BEGIN INFORMATION
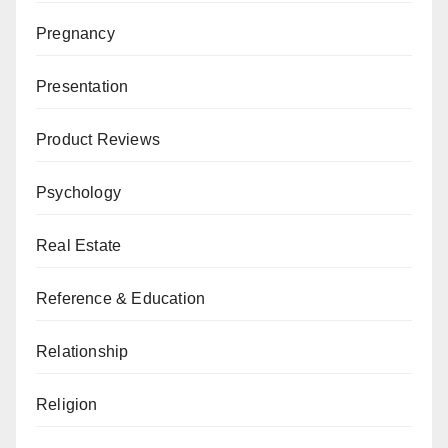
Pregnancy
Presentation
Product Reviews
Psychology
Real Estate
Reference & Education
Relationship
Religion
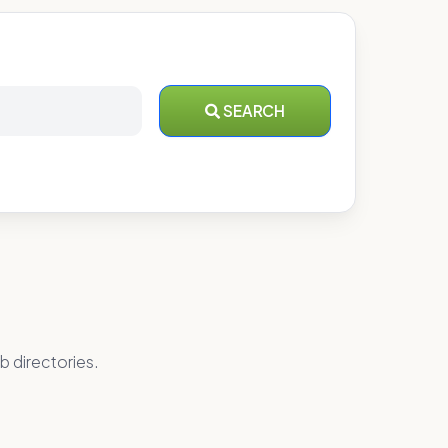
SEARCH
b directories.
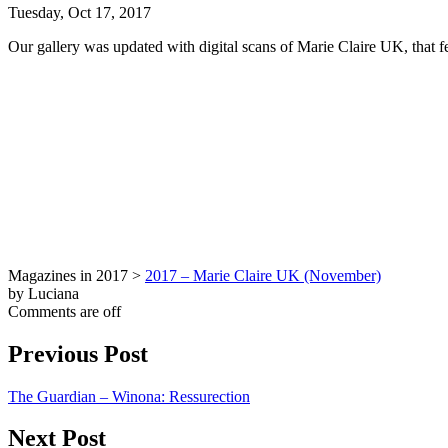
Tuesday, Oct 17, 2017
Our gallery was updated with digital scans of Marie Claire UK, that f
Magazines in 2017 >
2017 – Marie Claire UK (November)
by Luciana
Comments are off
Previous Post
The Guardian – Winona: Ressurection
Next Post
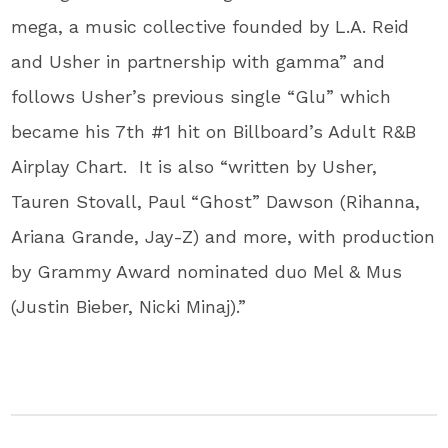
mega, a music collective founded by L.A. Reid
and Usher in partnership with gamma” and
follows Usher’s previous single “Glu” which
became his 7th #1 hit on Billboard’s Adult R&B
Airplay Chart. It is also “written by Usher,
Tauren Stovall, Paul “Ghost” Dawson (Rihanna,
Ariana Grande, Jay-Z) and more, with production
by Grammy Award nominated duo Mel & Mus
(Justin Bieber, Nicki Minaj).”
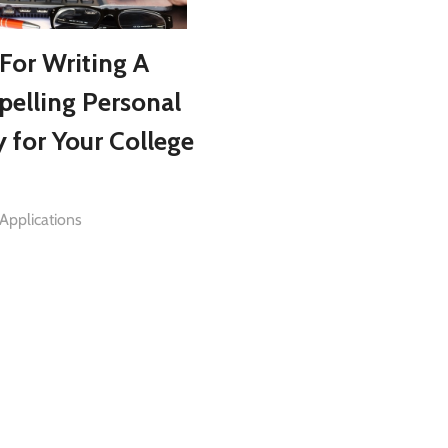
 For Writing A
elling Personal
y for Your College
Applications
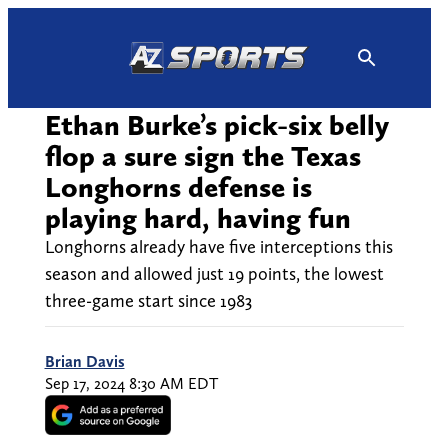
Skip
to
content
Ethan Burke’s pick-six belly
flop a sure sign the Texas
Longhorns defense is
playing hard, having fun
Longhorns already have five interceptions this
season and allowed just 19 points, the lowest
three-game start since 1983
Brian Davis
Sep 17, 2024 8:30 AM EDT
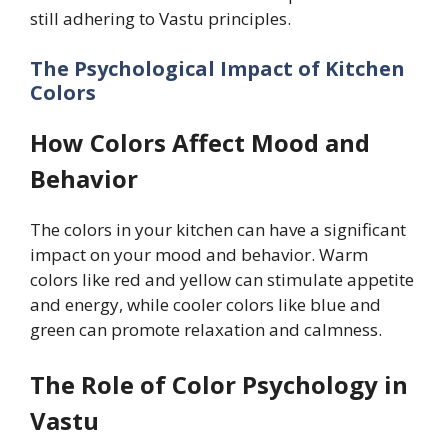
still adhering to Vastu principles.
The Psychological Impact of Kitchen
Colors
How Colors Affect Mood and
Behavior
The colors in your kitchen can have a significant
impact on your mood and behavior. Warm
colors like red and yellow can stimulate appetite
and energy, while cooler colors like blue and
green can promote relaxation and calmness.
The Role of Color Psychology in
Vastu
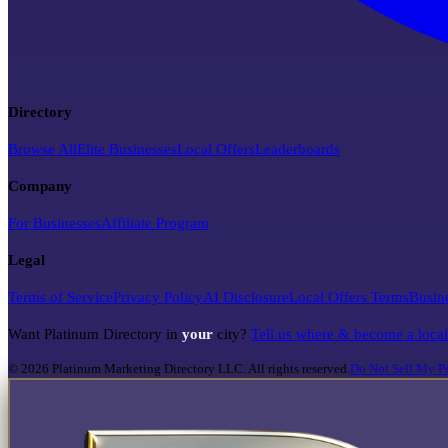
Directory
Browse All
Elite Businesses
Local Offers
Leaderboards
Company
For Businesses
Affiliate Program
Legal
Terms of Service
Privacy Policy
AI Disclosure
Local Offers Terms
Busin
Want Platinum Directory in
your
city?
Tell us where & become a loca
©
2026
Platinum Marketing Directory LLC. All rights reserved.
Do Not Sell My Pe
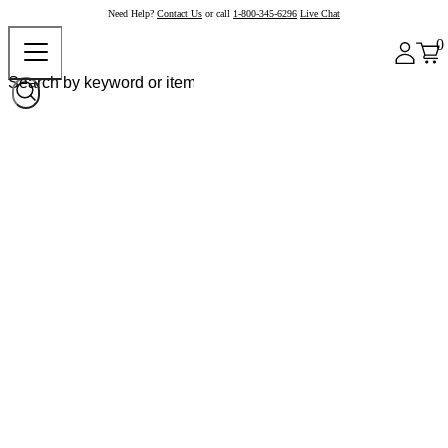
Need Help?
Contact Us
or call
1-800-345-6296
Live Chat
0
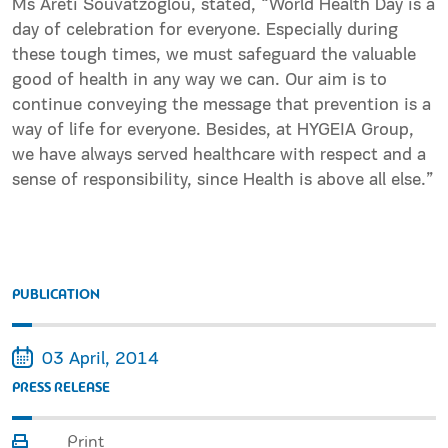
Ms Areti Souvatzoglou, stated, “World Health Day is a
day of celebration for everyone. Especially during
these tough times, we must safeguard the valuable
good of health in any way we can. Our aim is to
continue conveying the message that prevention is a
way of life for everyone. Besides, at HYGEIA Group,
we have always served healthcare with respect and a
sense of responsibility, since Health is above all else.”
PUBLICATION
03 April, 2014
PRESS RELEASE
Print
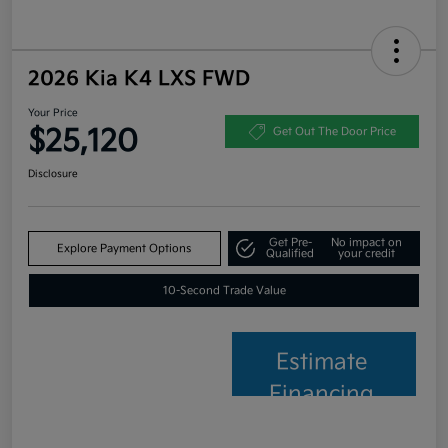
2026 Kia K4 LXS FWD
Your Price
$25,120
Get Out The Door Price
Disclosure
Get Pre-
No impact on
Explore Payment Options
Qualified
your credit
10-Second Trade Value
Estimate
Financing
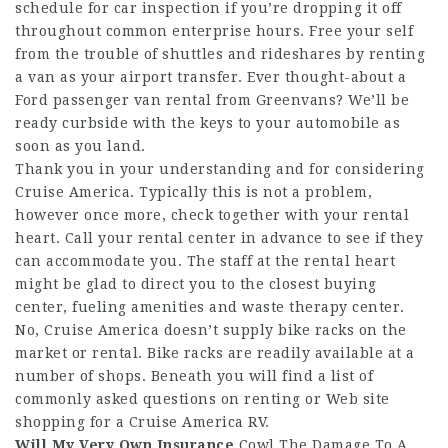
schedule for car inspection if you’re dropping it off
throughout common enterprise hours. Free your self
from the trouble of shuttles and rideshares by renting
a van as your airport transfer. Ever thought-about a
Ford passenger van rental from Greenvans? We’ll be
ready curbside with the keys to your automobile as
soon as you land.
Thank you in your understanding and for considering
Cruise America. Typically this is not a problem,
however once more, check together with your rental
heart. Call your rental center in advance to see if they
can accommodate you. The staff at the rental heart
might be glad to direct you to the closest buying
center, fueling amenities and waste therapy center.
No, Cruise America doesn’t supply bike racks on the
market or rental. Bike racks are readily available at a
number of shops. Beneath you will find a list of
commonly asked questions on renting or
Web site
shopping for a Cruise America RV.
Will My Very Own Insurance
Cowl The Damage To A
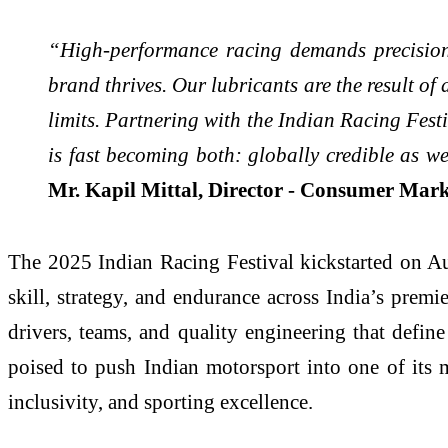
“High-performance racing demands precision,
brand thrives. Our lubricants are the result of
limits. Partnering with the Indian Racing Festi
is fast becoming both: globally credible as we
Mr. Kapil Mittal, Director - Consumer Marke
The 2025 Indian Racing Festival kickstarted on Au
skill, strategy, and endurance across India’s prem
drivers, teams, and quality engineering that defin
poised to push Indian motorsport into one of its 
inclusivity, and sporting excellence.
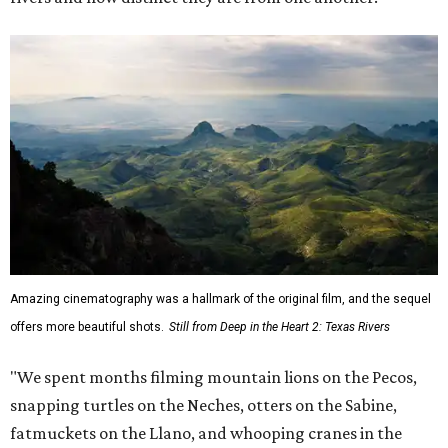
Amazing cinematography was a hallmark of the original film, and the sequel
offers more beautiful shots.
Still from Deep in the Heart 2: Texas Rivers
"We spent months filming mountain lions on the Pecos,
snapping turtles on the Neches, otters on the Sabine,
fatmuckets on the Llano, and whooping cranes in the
END INFORMATION
BEGIN INFORMATION
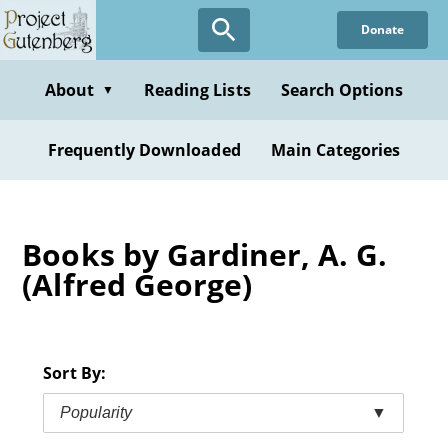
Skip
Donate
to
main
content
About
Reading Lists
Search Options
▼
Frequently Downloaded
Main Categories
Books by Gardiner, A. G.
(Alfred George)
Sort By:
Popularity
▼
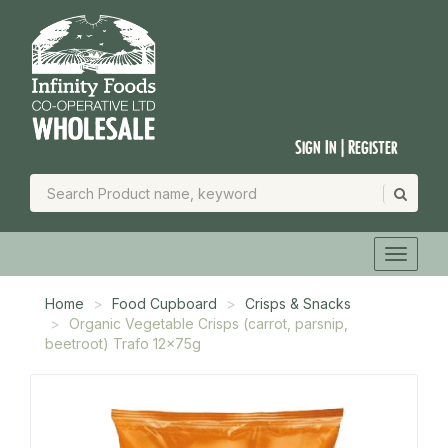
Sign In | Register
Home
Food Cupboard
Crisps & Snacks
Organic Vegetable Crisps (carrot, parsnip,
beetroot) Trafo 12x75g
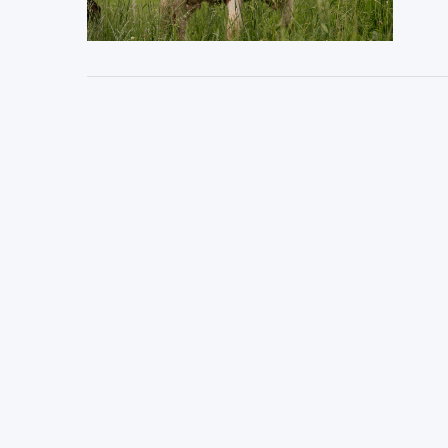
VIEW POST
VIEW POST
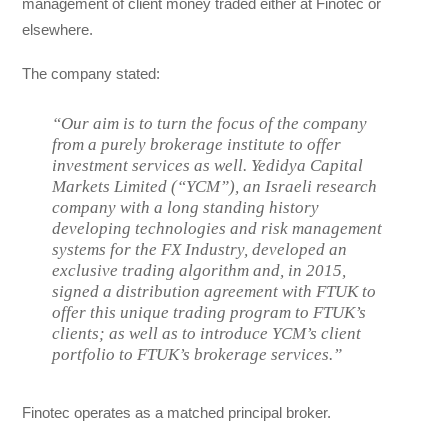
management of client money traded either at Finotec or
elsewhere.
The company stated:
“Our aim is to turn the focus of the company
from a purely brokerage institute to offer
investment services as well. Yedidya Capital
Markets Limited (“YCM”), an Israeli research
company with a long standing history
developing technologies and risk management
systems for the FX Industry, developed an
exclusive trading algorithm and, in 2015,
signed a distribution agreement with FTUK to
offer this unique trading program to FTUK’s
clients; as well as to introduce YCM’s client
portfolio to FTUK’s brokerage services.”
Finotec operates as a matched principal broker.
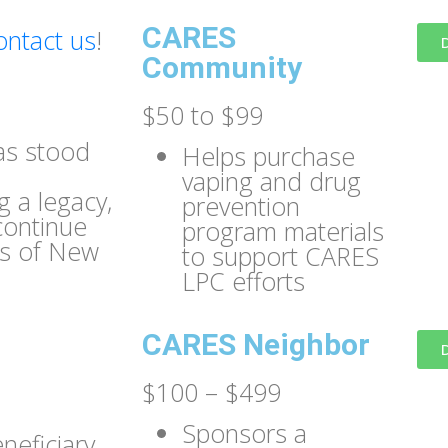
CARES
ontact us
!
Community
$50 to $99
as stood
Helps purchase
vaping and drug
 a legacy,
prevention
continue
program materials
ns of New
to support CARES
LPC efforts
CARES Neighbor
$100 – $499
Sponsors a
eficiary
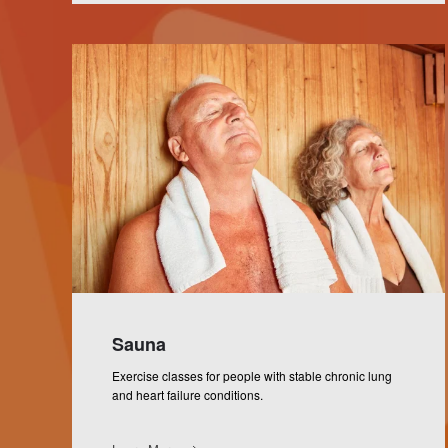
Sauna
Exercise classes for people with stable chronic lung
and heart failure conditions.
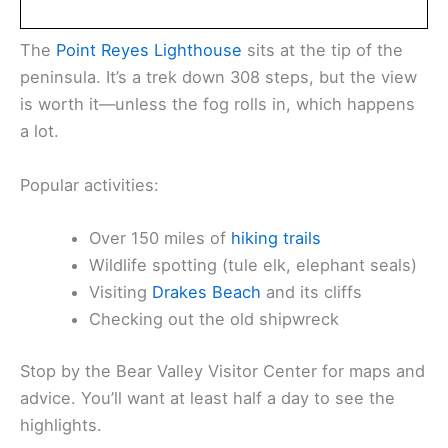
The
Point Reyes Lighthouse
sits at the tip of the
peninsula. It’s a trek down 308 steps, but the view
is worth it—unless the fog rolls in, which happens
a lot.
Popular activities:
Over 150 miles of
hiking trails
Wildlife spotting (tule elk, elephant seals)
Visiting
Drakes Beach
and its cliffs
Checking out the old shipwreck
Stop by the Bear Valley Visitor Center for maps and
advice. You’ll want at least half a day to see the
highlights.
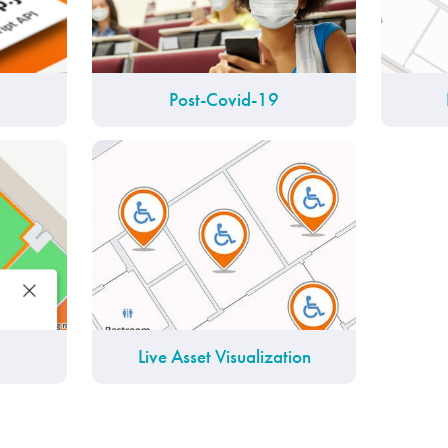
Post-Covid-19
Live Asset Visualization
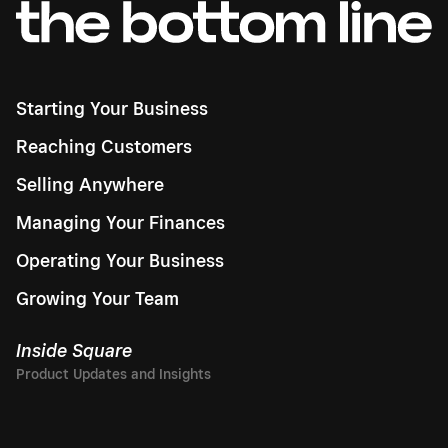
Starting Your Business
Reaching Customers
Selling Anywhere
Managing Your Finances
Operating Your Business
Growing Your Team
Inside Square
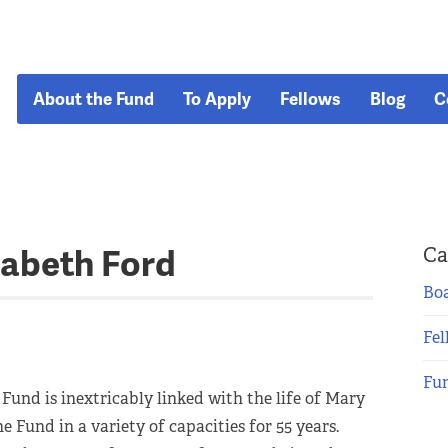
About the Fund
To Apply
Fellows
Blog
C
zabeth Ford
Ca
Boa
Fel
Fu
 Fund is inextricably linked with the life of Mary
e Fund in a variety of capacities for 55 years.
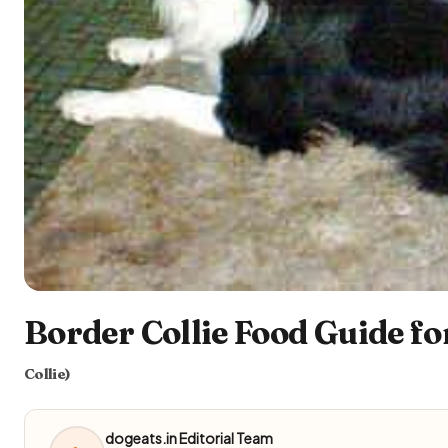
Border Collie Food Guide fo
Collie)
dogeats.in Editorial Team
END INFORMATION
TASK BRIEF:
If the string "well" is in a line of the entries, pick that line out.

ANSWER FOR THE TASK:
investment services as well. Yedidya Capital
clients; as well as to introduce YCM’s client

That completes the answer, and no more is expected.